Enfin, parler de « minorité » est un bel effet en trompe-l’œil. Les Faucheurs sont une des facettes de l’opposition et la majorité des européens est grandement opposée aux plantes transgéniques et cela depuis que la lumière a été faite sur ces technologies et leurs conséquences notamment socio-économiques et environnementales…

Monsanto précise aussi que « chaque jour, l’entreprise met tout en œuvre pour fournir des semences de qualité qui donneront des récoltes saines, équilibrées, abondantes, à des prix abordables. Elle accompagne les agriculteurs pour une agriculture plus durable : qui utilise moins de ressources et impacte moins l’environnement ».

Les mots ont-ils encore un sens ?

Des récoltes saines ? Difficile à croire quand on sait que l’arrivée de la betterave transgénique Roundup Ready de Monsanto s’est accompagnée d’une augmentation de 5000% du taux de résidu d’herbicide dans les betteraves (passant de 0,2 ppm à 10 ppm).

Des prix abordables ? Vraiment ? Alors que le prix des semences de soja transgénique de Monsanto n’a fait qu’augmenter au cours des 20 dernières années [4] ? Jacques Dandelot, un des Faucheurs présents sur place, nous précise que « le prix des semences transgéniques est tel que leur introduction (souvent à marche forcée) dans une agriculture paysanne crée des déséquilibres souvent « mortels » pour les structures déjà très précaires ».

Moins de ressources ? Là encore, le doute est possible et les faits têtus.

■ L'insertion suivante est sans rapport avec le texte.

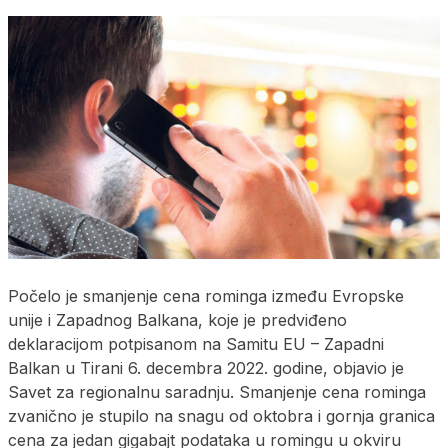
Počelo je smanjenje cena rominga između Evropske
unije i Zapadnog Balkana, koje je predviđeno
deklaracijom potpisanom na Samitu EU – Zapadni
Balkan u Tirani 6. decembra 2022. godine, objavio je
Savet za regionalnu saradnju. Smanjenje cena rominga
zvanično je stupilo na snagu od oktobra i gornja granica
cena za jedan gigabajt podataka u romingu u okviru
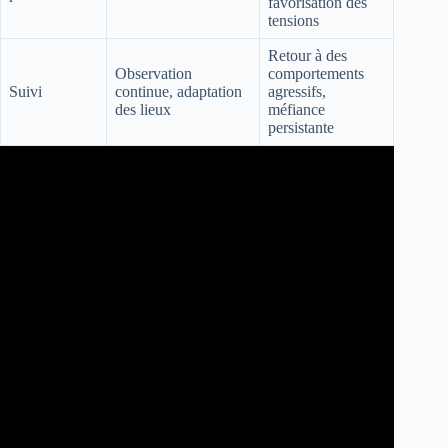
favorisation des
tensions
Retour à des
Observation
comportements
Suivi
continue, adaptation
agressifs,
des lieux
méfiance
persistante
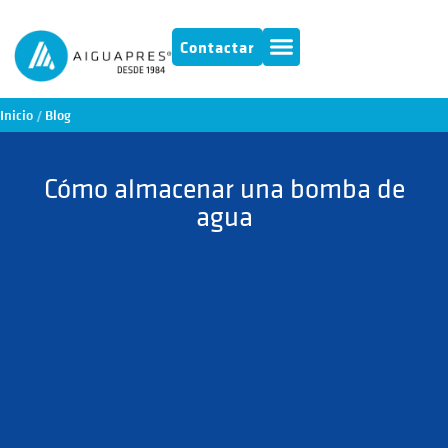
Contactar
Inicio
/
Blog
Cómo almacenar una bomba de
agua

Les variétés transgéniques tolérant un herbicide sont responsables d’une augmentation importante des doses d’herbicides aux États-Unis [5]. Or la fabrication d’herbicides consomme beaucoup de pétrole et les herbicides hypothèquent l’avenir des terres agricoles en participant à l’appauvrissement de la micro-faune du sol… Enfin, les OGM n’ont jusqu’à présent pas brillé par des rendements supérieurs à ceux réalisés dans des conditions similaires avec les variétés conventionnelles [6].

Ce communiqué nous apprend aussi que cette extension a nécessité un « investissement réalisé de 87 millions d’euros dans les dernières années ». Monsanto n’hésite pas à surfer sur la vague du chômage en annonçant que « au-delà de l’annonce de l’augmentation des capacités de production de semences, il s’agissait aussi de souligner le rôle socio-économique essentiel de cette activité pour la ville de Trèbes et pour sa région ». De l’aveu de Monsanto elle-même, l’impact semble relativement faible : « la nouvelle unité de production permettra la création de 20 contrats à durée indéterminée, auxquels s’ajouteront plus de 50 postes saisonniers ». Cette usine est en effet très automatisée et la plupart des emplois sont des saisonniers embauchés pour la récolte et le stockage. Mais plus fondamentalement, pour faire baisser le chômage, l’État doit-il soutenir toutes formes d’activité économique, même les plus polluantes ?

Les Faucheurs Volontaires et la Confédération paysanne ont, malgré l’annulation de l’inauguration, maintenu leur manifestation. Une cinquantaine de militants étaient présents dans et devant le site de l’usine Monsanto à partir de 7 heures du matin. Ils ont réussi à déployer des banderoles sur les nouveaux silos. Dans leur communiqué, ces derniers se demandent pourquoi Monsanto a annulé cette inauguration : « La présence des voisins, victimes des pollutions, gênerait-elle Monsanto/Bayer ? La présence des lanceurs d’alertes que sont les Faucheurs Volontaires ferait-elle peur ? La présence de la Confédération paysanne rappellerait-elle trop que les paysans sont les premières victimes de l’entreprise ? La présence des journalistes témoignant de la détermination des opposants à Monsanto/Bayer serait-elle une mise en lumière à censurer ? (…) Ou alors faudrait-il juste voir dans cette annulation que la peur a enfin changé de camp ? ».